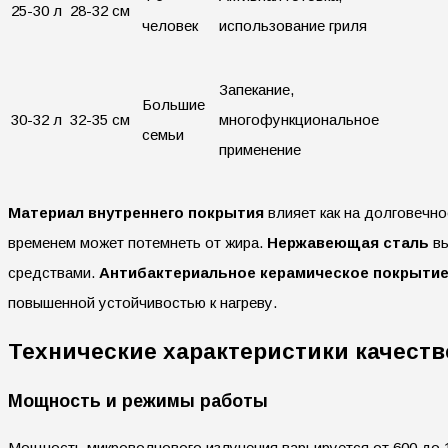
25-30 л
28-32 см
человек
использование гриля
Запекание,
Большие
30-32 л
32-35 см
многофункциональное
семьи
применение
Материал внутреннего покрытия
влияет как на долговечнос
временем может потемнеть от жира.
Нержавеющая сталь
вы
средствами.
Антибактериальное керамическое покрыти
повышенной устойчивостью к нагреву.
Технические характеристики качест
Мощность и режимы работы
Мощность микроволнового излучения варьируется от 600 до 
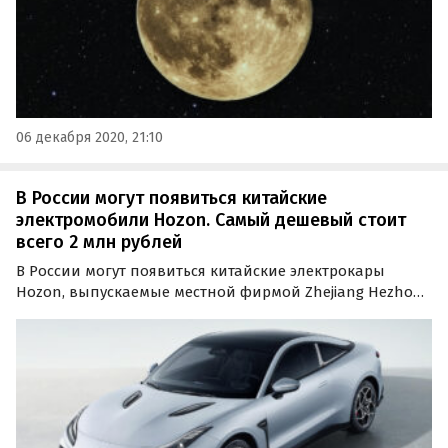
06 декабря 2020, 21:10
В России могут появиться китайские
электромобили Hozon. Самый дешевый стоит
всего 2 млн рублей
В России могут появиться китайские электрокары
Hozon, выпускаемые местной фирмой Zhejiang Hezhong
New Energy. Автосалон из Челябинска готов привезти
под заказ сразу четыре модели этого бренда, а самая
дешевая из них стоит 2,22 млн рублей, пишут…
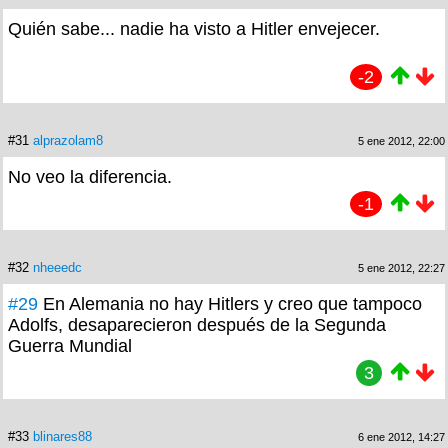
Quién sabe... nadie ha visto a Hitler envejecer.
-2
#31
alprazolam8
5 ene 2012, 22:00
No veo la diferencia.
-1
#32
nheeedc
5 ene 2012, 22:27
#29
En Alemania no hay Hitlers y creo que tampoco
Adolfs, desaparecieron después de la Segunda
Guerra Mundial
3
#33
blinares88
6 ene 2012, 14:27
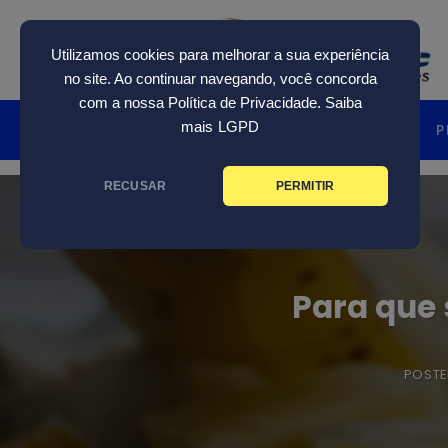
Skip
to
Utilizamos cookies para melhorar a sua experiência
content
no site. Ao continuar navegando, você concorda
com a nossa Política de Privacidade. Saiba
mais
LGPD
HOME
INSTITUCIONAL
P
RECUSAR
PERMITIR
Para que 
POST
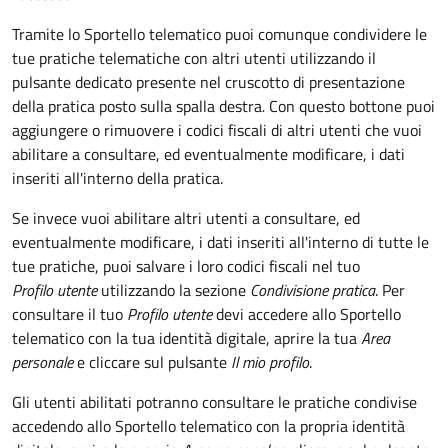
Tramite lo Sportello telematico puoi comunque condividere le
tue pratiche telematiche con altri utenti utilizzando il
pulsante dedicato presente nel cruscotto di presentazione
della pratica posto sulla spalla destra
.
Con questo bottone puoi
aggiungere o rimuovere i codici fiscali di altri utenti che vuoi
abilitare a consultare, ed eventualmente modificare, i dati
inseriti all'interno della pratica.
Se invece vuoi abilitare altri utenti a consultare, ed
eventualmente modificare, i dati inseriti all'interno di tutte le
tue pratiche, puoi salvare i loro codici fiscali nel tuo
Profilo utente
utilizzando la sezione
Condivisione pratica
. Per
consultare il tuo
Profilo utente
devi accedere allo Sportello
telematico con la tua identità digitale, aprire la tua
Area
personale
e cliccare sul pulsante
Il mio profilo
.
Gli utenti abilitati potranno consultare le pratiche condivise
accedendo allo Sportello telematico con la propria identità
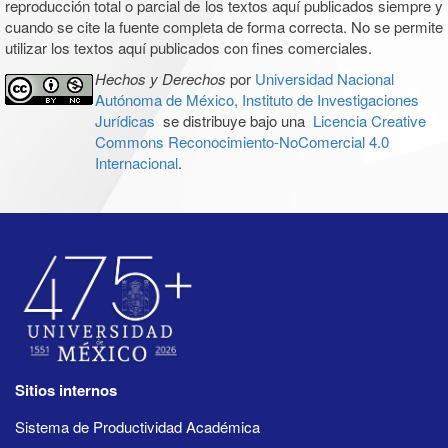
reproducción total o parcial de los textos aquí publicados siempre y
cuando se cite la fuente completa de forma correcta. No se permite
utilizar los textos aquí publicados con fines comerciales.
Hechos y Derechos
por
Universidad Nacional
Autónoma de México, Instituto de Investigaciones
Jurídicas
se distribuye bajo una
Licencia Creative
Commons Reconocimiento-NoComercial 4.0
Internacional
.
Sitios internos
Sistema de Productividad Académica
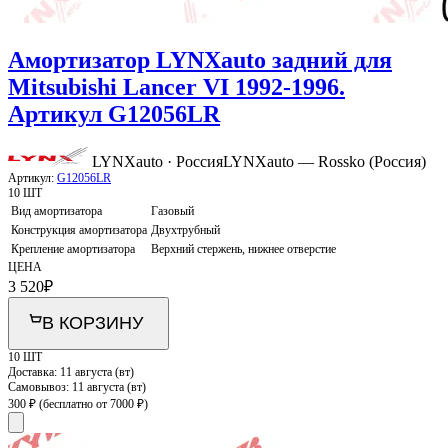
Амортизатор LYNXauto задний для
Mitsubishi Lancer VI 1992-1996.
Артикул G12056LR
LYNXauto · Россия
LYNXauto — Rossko (Россия)
Артикул:
G12056LR
10 ШТ
Вид амортизатора
Газовый
Конструкция амортизатора
Двухтрубный
Крепление амортизатора
Верхний стержень, нижнее отверстие
ЦЕНА
3 520
₽
В КОРЗИНУ
10 ШТ
Доставка:
11 августа (вт)
Самовывоз:
11 августа (вт)
300 ₽
(бесплатно от 7000 ₽)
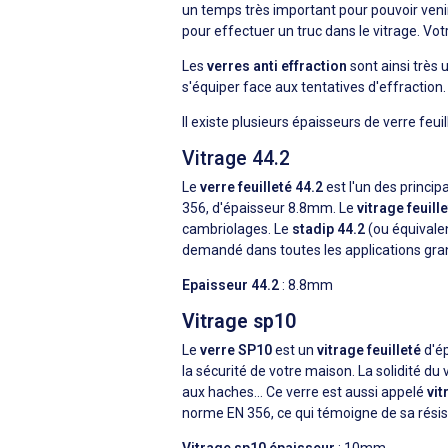
un temps très important pour pouvoir venir
pour effectuer un truc dans le vitrage. Vot
Les
verres anti effraction
sont ainsi très 
s'équiper face aux tentatives d'effraction.
Il existe plusieurs épaisseurs de verre feuil
Vitrage 44.2
Le
verre feuilleté 44.2
est l'un des princip
356, d'épaisseur 8.8mm. Le
vitrage feuill
cambriolages. Le
stadip 44.2
(ou équivalen
demandé dans toutes les applications gran
Epaisseur 44.2
: 8.8mm
Vitrage sp10
Le
verre SP10
est un
vitrage feuilleté
d'é
la sécurité de votre maison. La solidité d
aux haches… Ce verre est aussi appelé
vit
norme EN 356, ce qui témoigne de sa résist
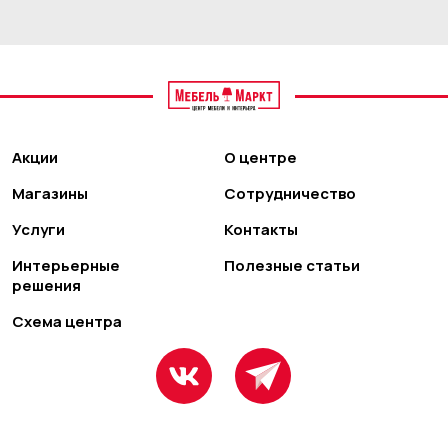
Акции
О центре
Магазины
Сотрудничество
Услуги
Контакты
Интерьерные
Полезные статьи
решения
Схема центра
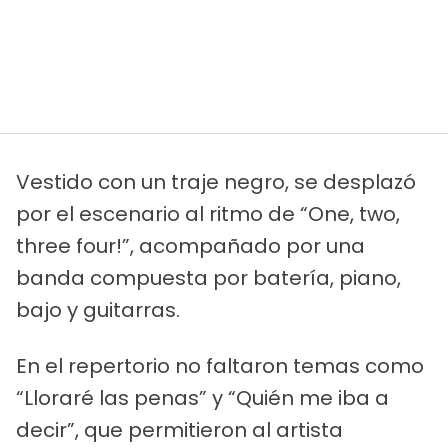
Vestido con un traje negro, se desplazó
por el escenario al ritmo de “One, two,
three four!”, acompañado por una
banda compuesta por batería, piano,
bajo y guitarras.
En el repertorio no faltaron temas como
“Lloraré las penas” y “Quién me iba a
decir”, que permitieron al artista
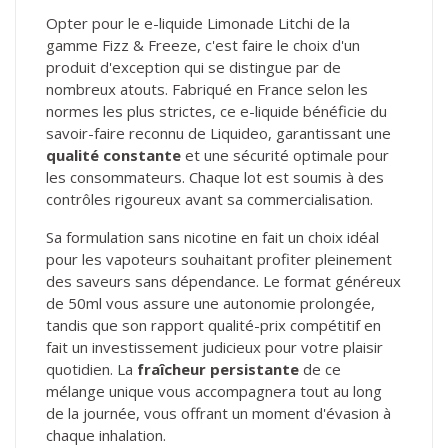
Opter pour le e-liquide Limonade Litchi de la
gamme Fizz & Freeze, c'est faire le choix d'un
produit d'exception qui se distingue par de
nombreux atouts. Fabriqué en France selon les
normes les plus strictes, ce e-liquide bénéficie du
savoir-faire reconnu de Liquideo, garantissant une
qualité constante
et une sécurité optimale pour
les consommateurs. Chaque lot est soumis à des
contrôles rigoureux avant sa commercialisation.
Sa formulation sans nicotine en fait un choix idéal
pour les vapoteurs souhaitant profiter pleinement
des saveurs sans dépendance. Le format généreux
de 50ml vous assure une autonomie prolongée,
tandis que son rapport qualité-prix compétitif en
fait un investissement judicieux pour votre plaisir
quotidien. La
fraîcheur persistante
de ce
mélange unique vous accompagnera tout au long
de la journée, vous offrant un moment d'évasion à
chaque inhalation.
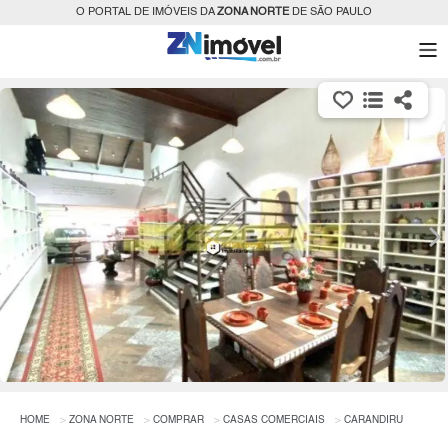
O PORTAL DE IMÓVEIS DA
ZONA NORTE
DE SÃO PAULO
HOME
ZONA NORTE
COMPRAR
CASAS COMERCIAIS
CARANDIRU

Task instructions -> Collect every line from the records above that contains the word "effraction".

Answer to the exercise ->
verres anti effraction
s'équiper face aux tentatives d'effraction.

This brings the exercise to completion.